Doucement, l’homme semblait redevenir conscient et, agitant doucement ses membres dans sa combinaison, passa doucement ses mains dans ses cheveux et finit par réussir à s’asseoir sur le bord de sa couchette. « Enfin sorti de cette maudite léthargie, la termitière ne doit plus être loin… d’abord franchir le Golem avec cette maudite casserole cliquetante de la 17ème génération, j’espère qu’il ne s’est pas trompé d’ampoule pour me réveiller » maugréa-t-il. « Bonjour. Si je peux me permettre, colonel Tolrem, votre léthargie ne vous a pas trop fait souffrir ? À bord, tout est en ordre de navigation sauf un léger déséquilibre séquentiel entre le rotor génératif et le système de propulsion nucléaire. » -« Assez de ton régime technique VGE ! Dis-moi quel jour nous sommes ? Et quand pouvons-nous espérer rentrer à Miréa ? » – « Nous sommes le 11 mars 2662 et pouvons être à Miréa le 24 mars, colonel.» « Cela nous laisse du temps pour accorder nos violons sur le rapport de cette mission d’exploration. Comment s’appelle-t-elle, déjà ? VGE ? » « Nous sommes partis de Miréa dans le cadre du projet Vasco planetaris le 2 juillet 2658 pour repérer la planète CQFD21. » « Combien de temps ai-je dormi ? » « Nous avons quitté l’orbite de CQFD21 le 5 mai 2661 et j’ai pris seul les commandes du vaisseau depuis, colonel.
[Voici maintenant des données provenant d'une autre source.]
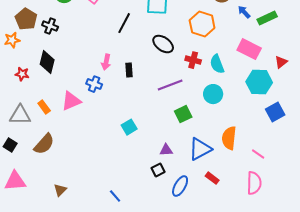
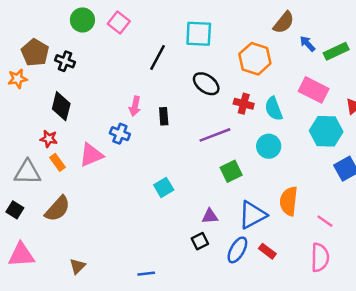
red star: (22, 74) -> (49, 139), moved
blue ellipse: (180, 186) -> (237, 250), moved
blue line: (115, 196) -> (146, 274), turned -56

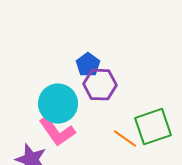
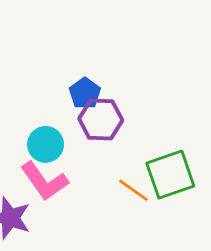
cyan circle: (58, 104) -> (46, 144), size x0.7

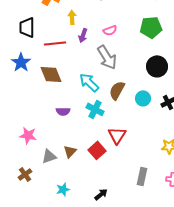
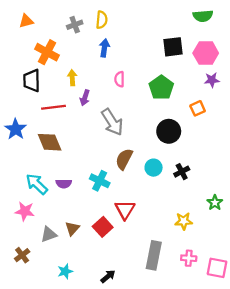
black trapezoid: (27, 27) -> (32, 81), moved
green pentagon: (151, 27) -> (161, 88), turned -30
pink semicircle: (110, 30) -> (119, 79), moved, turned 112
cyan arrow: (89, 82) -> (37, 184), moved
gray rectangle: (142, 176) -> (154, 255), size x1.4

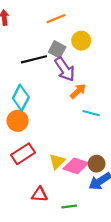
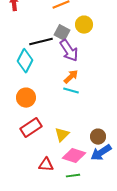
orange arrow: (78, 91) -> (71, 77), moved
cyan diamond: (21, 98) -> (25, 61), moved
cyan line: (91, 113) -> (71, 91), moved
pink diamond: (76, 166) -> (74, 156), moved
Hormis un amas de météorites qui nous a frôlés, ce qui a généré le déséquilibre dont je vous parlais, le voyage s’est révélé assez paisible, colonel. »

« Déjà plus de quatre ans que j’ai quitté la termitière » pensa Tolrem. « Et dire que là-bas, ils comptent sur notre mission pour quitter enfin la terre, depuis la grande catastrophe de 2456 où le climat s’emballa et provoqua le cataclysme nucléaire que tout le monde redoutait, au point que plusieurs gouvernement avaient fait creuser de véritable villes souterraines aux quatre coins du globe. »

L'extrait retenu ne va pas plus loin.